We acknowledge that few personnel are passing through the facility gates or doors these days, or logging into their cubicle workstations. That reality creates a strong need for equally secure methods for allowing mobile devices that incorporate new identification features such as facial recognition, but don’t have the traditional CAC slot.
The new FIDO2 protocol for multi-factor solutions allows an approved mobile device alternative to work alongside the traditional CAC/PIV type of solutions for Federal users. Unlike previous authentication methods, multi-factor automatically re-authenticates the user every time they attempt to access a different application or object.
Good multi-factor solutions assess current risk using features like geo-location, biometrics, time limits, patch status and others to provide a dynamic risk threshold for each access attempt. They eliminate a traditional VPN weakness where once someone gets in, they are into everything on the network. Just because you access a file from home doesn’t mean you’ll get the same access 10 minutes later from Ukraine.
Authentication passwords are only a portion of passwords in your network. Implementing multi-factor authentication would also be a good time to clean up your legacy permissions wherever possible. Search for all passwords, default certs, and other secrets in your code, applications, tools, service accounts and other processes, along with privileged admin accounts.
Implement a password vault solution.
Eliminating as many passwords as possible, especially privileged passwords is a great bang for the buck in preventing hackers from using escalation and lateral movement attacks against your systems and data. Some legacy applications can only function with passwords and will need eventual replacement.
Encrypt data at rest and in transit to the maximum extent
Traditional security goes to great lengths to keep the bad guys out. Zero trust assumes they’re already inside ready to extract your data. A great defense is to render your data useless to them with encryption. Most networks have a lot of encryption solutions already available. Some may have self-encrypting hard drives and SSDs. Microsoft has BitLocker. One option is to encrypt databases and use TLS between servers. Bottom line is that you should implement whatever encryption you already have in place and then architect a complete encryption solution. Cloud migrations will require new solutions that take micro-segmenting & encrypting cloud native structures into account.
Encryption is a double-edged sword. By encrypting traffic, your sensors become blind to indications of attack. You also need solutions that can break and inspect the increasing flow of encrypted connections to prevent malware and data loss. Performing “break and inspect” is VERY resource intensive so it is best to look toward cloud-based solutions.

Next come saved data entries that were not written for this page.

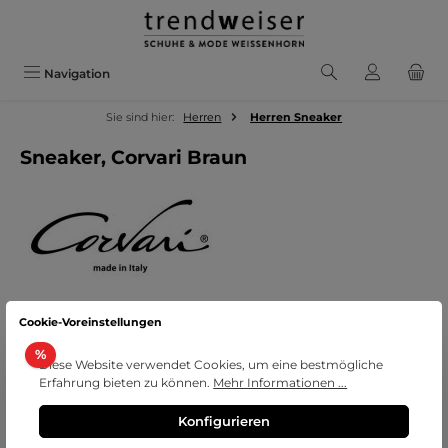
Zum Hauptinhalt springen
Navigation
Sie sind hier:
Herren
Herren Sneaker
Sneaker, Corvari Braun
Cookie-Voreinstellungen
Bildergalerie überspringen
Rabatt
%
Diese Website verwendet Cookies, um eine bestmögliche
Erfahrung bieten zu können.
Mehr Informationen ...
Konfigurieren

Prioritize the most sensitive data or data under the greatest threat solutions for that data
The process of implementing role-based access control for all your data and all your users is a major undertaking that you will eventually need to complete in the zero trust maturity process. First identify what is usually about 10% of unclassified data that would cause real harm if stolen or released. Focusing just on that data will greatly simplify the task. Set strict guidelines and resist adding any data outside the guidelines at this stage. This will increase the chance of completing your project successfully in a reasonable timeframe.

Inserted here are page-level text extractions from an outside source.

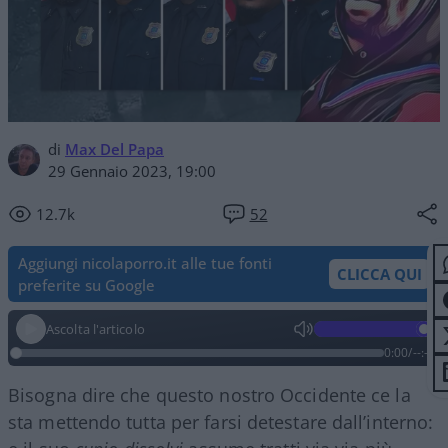
di
Max Del Papa
29 Gennaio 2023, 19:00
12.7k
52
Aggiungi nicolaporro.it alle tue fonti
CLICCA QUI
preferite su Google
Ascolta l'articolo
0:00
/
--:--
Bisogna dire che questo nostro Occidente ce la
sta mettendo tutta per farsi detestare dall’interno:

A lot of high-risk data is easy to find as it already marked (e.g. PII or Sensitive). Create solutions to isolate this data and strictly limit access.
Be especially aware of any outside connections to this data, improperly implemented external connections have caused some of the worst supply-side breaches.
If you have HIPPA implemented, you already have the isolation of sensitive patient data in place and these designs would only need accommodate any additional data you identify.